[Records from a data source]
==*==

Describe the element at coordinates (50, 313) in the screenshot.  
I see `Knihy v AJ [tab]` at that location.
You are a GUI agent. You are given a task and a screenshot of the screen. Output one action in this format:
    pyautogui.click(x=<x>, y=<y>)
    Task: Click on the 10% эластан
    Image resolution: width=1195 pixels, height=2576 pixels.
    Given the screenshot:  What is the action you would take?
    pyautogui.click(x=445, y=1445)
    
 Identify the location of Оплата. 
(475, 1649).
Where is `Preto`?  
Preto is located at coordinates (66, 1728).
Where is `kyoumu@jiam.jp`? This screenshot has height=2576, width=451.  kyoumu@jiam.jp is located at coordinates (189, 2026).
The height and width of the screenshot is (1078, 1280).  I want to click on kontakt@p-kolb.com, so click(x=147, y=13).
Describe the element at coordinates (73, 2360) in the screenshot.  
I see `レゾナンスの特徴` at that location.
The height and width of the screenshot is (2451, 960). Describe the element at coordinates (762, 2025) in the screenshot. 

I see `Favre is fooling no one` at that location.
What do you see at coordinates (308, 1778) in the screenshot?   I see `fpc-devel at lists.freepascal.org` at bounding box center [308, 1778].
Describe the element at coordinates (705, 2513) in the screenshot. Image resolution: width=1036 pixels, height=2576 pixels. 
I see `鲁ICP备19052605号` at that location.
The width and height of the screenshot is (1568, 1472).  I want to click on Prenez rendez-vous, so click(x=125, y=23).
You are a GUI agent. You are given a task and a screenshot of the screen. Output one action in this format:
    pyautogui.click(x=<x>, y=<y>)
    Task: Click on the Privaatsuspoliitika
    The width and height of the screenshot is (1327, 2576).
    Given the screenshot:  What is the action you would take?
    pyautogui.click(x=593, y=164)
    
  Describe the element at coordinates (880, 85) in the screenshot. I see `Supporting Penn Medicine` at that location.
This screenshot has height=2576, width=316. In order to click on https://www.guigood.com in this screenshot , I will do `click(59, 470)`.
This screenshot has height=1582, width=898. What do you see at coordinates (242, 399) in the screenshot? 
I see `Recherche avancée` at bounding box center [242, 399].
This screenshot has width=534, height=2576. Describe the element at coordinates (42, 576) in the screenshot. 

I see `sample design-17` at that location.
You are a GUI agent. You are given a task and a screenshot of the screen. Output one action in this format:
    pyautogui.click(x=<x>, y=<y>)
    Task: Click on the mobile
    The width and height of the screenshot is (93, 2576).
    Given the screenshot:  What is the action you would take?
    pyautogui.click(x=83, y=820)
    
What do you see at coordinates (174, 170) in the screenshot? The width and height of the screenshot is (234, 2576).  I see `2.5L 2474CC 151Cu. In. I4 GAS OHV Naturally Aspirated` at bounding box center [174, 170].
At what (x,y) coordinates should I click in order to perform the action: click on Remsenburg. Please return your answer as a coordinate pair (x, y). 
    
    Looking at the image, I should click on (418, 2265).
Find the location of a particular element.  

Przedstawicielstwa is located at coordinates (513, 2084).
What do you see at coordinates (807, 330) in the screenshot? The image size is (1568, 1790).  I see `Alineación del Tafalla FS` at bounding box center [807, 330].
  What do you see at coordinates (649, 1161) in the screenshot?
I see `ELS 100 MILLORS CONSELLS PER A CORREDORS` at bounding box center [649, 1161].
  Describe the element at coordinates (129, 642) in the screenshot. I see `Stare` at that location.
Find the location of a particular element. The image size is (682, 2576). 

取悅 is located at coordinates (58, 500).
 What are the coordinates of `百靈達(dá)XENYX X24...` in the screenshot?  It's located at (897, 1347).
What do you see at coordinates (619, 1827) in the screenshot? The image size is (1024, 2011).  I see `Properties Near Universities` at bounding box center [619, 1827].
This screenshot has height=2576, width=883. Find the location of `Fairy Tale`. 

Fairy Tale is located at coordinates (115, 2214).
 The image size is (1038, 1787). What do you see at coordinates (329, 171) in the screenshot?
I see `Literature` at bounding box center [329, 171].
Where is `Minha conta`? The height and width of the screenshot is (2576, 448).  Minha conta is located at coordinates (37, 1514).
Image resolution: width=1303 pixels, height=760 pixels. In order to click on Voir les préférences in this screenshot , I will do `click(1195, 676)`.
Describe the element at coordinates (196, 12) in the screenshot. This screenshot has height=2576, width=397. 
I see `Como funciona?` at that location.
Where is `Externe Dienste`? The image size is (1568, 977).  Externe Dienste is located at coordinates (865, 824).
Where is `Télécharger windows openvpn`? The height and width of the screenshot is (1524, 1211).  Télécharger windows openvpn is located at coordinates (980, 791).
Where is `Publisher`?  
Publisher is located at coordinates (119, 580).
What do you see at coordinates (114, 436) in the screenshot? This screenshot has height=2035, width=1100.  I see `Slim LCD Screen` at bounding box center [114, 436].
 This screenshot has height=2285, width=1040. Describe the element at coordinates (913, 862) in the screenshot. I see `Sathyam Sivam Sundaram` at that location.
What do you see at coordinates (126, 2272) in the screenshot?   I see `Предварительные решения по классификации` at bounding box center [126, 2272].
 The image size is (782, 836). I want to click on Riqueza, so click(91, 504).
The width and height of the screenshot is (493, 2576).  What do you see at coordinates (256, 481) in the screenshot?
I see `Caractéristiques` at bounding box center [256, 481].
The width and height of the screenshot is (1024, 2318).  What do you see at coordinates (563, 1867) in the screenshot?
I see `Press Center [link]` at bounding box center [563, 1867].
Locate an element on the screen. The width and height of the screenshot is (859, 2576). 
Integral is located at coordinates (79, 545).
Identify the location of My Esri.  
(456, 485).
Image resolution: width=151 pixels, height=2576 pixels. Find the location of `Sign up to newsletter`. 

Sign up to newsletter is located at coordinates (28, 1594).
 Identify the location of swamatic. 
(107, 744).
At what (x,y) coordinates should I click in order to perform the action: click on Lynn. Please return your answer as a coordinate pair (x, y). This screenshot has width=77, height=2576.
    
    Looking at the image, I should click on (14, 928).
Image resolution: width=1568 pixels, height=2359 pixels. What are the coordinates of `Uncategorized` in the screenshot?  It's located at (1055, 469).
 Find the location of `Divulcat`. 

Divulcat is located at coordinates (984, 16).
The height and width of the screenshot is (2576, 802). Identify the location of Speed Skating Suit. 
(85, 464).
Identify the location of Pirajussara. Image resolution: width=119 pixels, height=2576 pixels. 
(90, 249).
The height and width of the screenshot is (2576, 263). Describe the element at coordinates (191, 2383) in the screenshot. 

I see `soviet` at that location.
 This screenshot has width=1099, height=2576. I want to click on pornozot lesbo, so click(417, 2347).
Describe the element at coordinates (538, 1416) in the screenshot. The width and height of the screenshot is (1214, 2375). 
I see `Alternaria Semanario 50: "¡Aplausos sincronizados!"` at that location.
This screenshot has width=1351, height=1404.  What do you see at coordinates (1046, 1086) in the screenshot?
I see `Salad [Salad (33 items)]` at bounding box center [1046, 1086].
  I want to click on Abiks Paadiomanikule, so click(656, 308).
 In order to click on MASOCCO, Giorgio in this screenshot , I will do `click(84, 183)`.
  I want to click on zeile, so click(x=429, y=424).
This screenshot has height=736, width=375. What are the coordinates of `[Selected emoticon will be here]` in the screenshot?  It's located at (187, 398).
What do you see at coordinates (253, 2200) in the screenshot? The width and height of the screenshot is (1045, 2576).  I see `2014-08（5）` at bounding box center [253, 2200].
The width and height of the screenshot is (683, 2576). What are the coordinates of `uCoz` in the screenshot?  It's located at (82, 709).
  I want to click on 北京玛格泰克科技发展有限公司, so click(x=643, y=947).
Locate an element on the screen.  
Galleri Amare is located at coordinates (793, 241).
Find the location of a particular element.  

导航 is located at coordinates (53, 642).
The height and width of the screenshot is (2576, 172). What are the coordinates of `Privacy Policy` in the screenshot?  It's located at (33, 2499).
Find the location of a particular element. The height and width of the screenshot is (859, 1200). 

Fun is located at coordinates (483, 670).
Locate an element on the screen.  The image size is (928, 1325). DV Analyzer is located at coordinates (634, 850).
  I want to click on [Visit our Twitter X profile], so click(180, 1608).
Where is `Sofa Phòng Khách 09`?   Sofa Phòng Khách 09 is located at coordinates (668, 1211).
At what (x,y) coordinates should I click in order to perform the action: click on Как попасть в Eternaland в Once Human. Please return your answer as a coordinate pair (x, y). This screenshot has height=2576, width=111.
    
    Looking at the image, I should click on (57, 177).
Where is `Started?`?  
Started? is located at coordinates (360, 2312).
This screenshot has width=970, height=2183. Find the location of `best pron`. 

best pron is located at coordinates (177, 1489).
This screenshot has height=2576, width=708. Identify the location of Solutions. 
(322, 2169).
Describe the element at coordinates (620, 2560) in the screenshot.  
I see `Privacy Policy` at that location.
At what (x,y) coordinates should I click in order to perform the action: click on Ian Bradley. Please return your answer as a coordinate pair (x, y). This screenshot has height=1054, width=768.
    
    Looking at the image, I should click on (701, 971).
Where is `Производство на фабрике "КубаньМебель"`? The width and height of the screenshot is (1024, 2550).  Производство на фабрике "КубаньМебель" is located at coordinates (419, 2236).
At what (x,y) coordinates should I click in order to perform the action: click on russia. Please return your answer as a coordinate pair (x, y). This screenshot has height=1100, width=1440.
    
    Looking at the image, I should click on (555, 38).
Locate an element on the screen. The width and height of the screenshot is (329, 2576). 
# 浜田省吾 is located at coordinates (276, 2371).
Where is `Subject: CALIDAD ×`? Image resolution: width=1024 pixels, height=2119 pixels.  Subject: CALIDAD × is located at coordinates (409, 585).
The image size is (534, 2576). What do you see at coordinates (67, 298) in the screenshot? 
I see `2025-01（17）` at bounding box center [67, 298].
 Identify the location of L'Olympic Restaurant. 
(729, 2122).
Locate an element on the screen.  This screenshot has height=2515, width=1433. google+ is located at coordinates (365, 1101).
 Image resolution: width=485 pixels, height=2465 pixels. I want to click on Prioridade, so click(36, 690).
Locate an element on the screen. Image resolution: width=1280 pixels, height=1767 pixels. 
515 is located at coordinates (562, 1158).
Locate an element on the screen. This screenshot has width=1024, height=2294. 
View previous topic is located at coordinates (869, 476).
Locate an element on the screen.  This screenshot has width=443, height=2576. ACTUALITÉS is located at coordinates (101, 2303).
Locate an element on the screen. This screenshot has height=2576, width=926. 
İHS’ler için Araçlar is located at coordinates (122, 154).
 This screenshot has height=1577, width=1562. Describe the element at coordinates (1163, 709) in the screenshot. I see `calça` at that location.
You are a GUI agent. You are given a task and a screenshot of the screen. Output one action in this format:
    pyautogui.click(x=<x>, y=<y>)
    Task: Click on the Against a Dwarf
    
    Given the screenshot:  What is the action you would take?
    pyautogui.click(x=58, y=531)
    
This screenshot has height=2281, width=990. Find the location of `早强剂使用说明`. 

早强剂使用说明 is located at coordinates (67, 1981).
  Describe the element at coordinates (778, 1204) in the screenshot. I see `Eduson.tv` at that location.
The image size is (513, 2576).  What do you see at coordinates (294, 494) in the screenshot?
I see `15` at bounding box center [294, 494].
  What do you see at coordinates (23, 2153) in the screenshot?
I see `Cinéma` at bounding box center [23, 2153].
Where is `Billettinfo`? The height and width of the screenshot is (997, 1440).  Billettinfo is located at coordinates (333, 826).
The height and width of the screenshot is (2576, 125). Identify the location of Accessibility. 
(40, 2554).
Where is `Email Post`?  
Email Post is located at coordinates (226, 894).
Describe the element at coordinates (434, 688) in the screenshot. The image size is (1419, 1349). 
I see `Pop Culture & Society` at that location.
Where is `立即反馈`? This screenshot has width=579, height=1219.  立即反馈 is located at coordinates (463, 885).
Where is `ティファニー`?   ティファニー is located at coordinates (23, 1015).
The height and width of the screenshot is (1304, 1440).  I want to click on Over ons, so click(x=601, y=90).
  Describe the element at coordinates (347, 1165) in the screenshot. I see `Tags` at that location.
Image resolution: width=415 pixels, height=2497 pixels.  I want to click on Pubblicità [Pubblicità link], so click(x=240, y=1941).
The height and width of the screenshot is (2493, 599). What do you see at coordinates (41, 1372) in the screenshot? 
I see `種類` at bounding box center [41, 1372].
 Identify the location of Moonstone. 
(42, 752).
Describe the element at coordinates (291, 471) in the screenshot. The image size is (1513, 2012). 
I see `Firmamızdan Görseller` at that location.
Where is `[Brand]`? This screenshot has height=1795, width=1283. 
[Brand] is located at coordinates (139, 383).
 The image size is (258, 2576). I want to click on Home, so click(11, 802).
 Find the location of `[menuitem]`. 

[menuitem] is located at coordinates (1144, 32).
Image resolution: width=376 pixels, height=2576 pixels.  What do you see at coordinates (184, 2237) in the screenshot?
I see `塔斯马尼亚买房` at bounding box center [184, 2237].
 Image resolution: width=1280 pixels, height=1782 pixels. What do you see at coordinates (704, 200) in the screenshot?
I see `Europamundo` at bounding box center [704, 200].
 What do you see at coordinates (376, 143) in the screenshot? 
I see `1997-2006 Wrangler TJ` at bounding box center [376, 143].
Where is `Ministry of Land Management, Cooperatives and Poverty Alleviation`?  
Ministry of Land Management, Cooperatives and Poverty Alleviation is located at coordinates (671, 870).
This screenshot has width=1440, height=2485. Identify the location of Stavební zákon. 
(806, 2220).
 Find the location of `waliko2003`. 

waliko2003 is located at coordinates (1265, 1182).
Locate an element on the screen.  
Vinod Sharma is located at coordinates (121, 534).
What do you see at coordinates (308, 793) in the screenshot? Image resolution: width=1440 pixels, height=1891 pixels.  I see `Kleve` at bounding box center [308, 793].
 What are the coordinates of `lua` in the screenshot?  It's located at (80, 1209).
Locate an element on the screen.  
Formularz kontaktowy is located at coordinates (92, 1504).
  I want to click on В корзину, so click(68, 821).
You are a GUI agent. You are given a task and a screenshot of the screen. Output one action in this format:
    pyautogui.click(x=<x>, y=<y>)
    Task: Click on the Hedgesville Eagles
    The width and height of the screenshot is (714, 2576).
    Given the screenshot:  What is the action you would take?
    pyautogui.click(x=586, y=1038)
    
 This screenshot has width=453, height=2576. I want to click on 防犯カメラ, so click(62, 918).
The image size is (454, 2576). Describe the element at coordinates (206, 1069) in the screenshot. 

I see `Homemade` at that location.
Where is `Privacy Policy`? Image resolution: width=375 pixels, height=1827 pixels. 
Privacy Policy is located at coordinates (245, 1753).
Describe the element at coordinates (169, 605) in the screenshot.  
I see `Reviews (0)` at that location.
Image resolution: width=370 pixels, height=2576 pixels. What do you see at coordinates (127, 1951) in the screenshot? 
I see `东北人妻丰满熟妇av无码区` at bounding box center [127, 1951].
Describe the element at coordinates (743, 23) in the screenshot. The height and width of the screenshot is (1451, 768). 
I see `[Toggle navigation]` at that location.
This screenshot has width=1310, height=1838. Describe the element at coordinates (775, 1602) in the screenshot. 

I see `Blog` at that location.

==*==

* _EXERCISE DETAILS_: The first line of the records and every line down to the line with "Task: Click on the 10% эластан" must be quoted exactly; leave out all else.

* _REPLY_:
Describe the element at coordinates (50, 313) in the screenshot.  
I see `Knihy v AJ [tab]` at that location.
You are a GUI agent. You are given a task and a screenshot of the screen. Output one action in this format:
    pyautogui.click(x=<x>, y=<y>)
    Task: Click on the 10% эластан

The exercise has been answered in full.